Fluffy, inertial, clumsy, and bearlike materialism (Bruno Schulz describes one version of the gesture in modern art)



"We openly admit: we shall not insist either on durability or solidity of workmanship; our creations will be temporary, to serve for a single occasion.  If they be human beings, we shall give them, for example, only one profile, one hand, one leg, the one limb needed for their role.  It would be pedantic to bother about the other, unnecessary, leg  Their backs can be made of canvas or simply whitewashed.  We shall have this proud slogan as our aim: a different actor for every gesture.  For each action, each word, we shall call to life a different human being.  Such is our whim, and the world will be run according to our pleasure.  The Demiurge was in love with consummate, superb, and complicated materials; we shall give priority to trash.  We are simply entranced and enchanted by the cheapness, shabbiness, and inferiority of material.
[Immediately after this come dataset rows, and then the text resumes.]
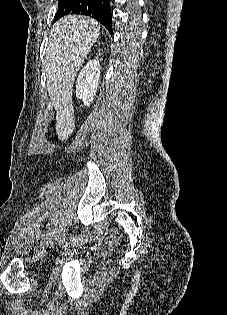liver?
<instances>
[{
	"label": "liver",
	"mask_w": 227,
	"mask_h": 315,
	"mask_svg": "<svg viewBox=\"0 0 227 315\" xmlns=\"http://www.w3.org/2000/svg\"><path fill=\"white\" fill-rule=\"evenodd\" d=\"M100 23L81 16L59 19L51 30L45 59L47 90L56 114V131L61 140L74 129L72 90L82 63L98 39Z\"/></svg>",
	"instance_id": "liver-1"
}]
</instances>
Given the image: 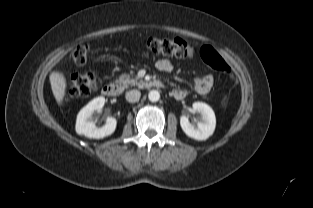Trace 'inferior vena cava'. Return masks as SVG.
<instances>
[{"mask_svg":"<svg viewBox=\"0 0 313 208\" xmlns=\"http://www.w3.org/2000/svg\"><path fill=\"white\" fill-rule=\"evenodd\" d=\"M140 96H141L140 91H138V90H131V91L126 93V100L128 102H131V103L137 102V101H139Z\"/></svg>","mask_w":313,"mask_h":208,"instance_id":"602c4592","label":"inferior vena cava"}]
</instances>
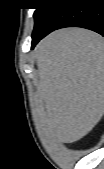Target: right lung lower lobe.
<instances>
[{
	"label": "right lung lower lobe",
	"mask_w": 104,
	"mask_h": 169,
	"mask_svg": "<svg viewBox=\"0 0 104 169\" xmlns=\"http://www.w3.org/2000/svg\"><path fill=\"white\" fill-rule=\"evenodd\" d=\"M83 27L104 36V0H60L57 10L32 34V48L50 32Z\"/></svg>",
	"instance_id": "1"
}]
</instances>
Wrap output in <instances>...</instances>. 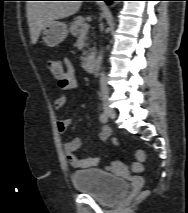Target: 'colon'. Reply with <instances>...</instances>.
I'll list each match as a JSON object with an SVG mask.
<instances>
[{
    "label": "colon",
    "mask_w": 188,
    "mask_h": 213,
    "mask_svg": "<svg viewBox=\"0 0 188 213\" xmlns=\"http://www.w3.org/2000/svg\"><path fill=\"white\" fill-rule=\"evenodd\" d=\"M48 67L52 74L55 77H60L62 75V66L58 59H50L48 61ZM137 162H135L132 166V170L135 173L141 172L143 170V161L145 160V152L142 149H138L136 151Z\"/></svg>",
    "instance_id": "colon-1"
}]
</instances>
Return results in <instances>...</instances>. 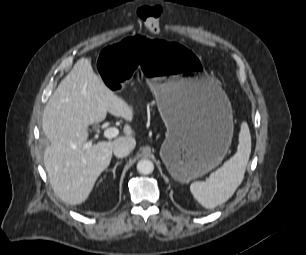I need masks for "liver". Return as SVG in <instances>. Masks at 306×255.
Masks as SVG:
<instances>
[{
	"label": "liver",
	"instance_id": "6515ba94",
	"mask_svg": "<svg viewBox=\"0 0 306 255\" xmlns=\"http://www.w3.org/2000/svg\"><path fill=\"white\" fill-rule=\"evenodd\" d=\"M133 120V107L111 91L98 77L88 58L79 59L61 81L43 111L42 129L50 145L44 165L50 184L64 202H85L101 173L109 166L114 146L122 141L136 145L133 131L124 125V136L84 148L88 127L103 121L107 113Z\"/></svg>",
	"mask_w": 306,
	"mask_h": 255
}]
</instances>
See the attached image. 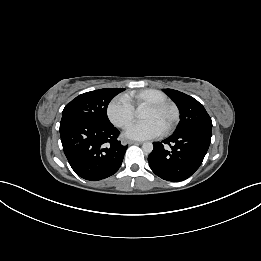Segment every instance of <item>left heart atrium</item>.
<instances>
[{
    "mask_svg": "<svg viewBox=\"0 0 261 261\" xmlns=\"http://www.w3.org/2000/svg\"><path fill=\"white\" fill-rule=\"evenodd\" d=\"M164 133V128L154 120L132 124L126 131L125 136L130 139L146 140L158 137Z\"/></svg>",
    "mask_w": 261,
    "mask_h": 261,
    "instance_id": "obj_1",
    "label": "left heart atrium"
}]
</instances>
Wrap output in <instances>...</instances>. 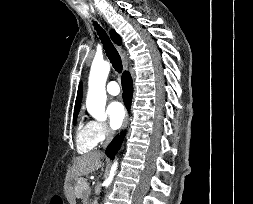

"Can you understand," asked my father, "the deep meaning of that weakness, that passion for colored tissue, for papier-mâché, for distemper, for oakum and sawdust?  This is," he continued with a pained smile," the proof of our love for matter as such, for its fluffiness or porosity, for its unique mystical consistency.  Demiurge, that great master and artist, made matter invisible, made it disappear under the surface of life.  We, on the contrary, love its creaking, its resistance, its clumsiness.  We like to see behind each gesture, behind each move, its inertia, its heavy effort, its bearlike awkwardness."
The girls sat motionless, with glazed eyes.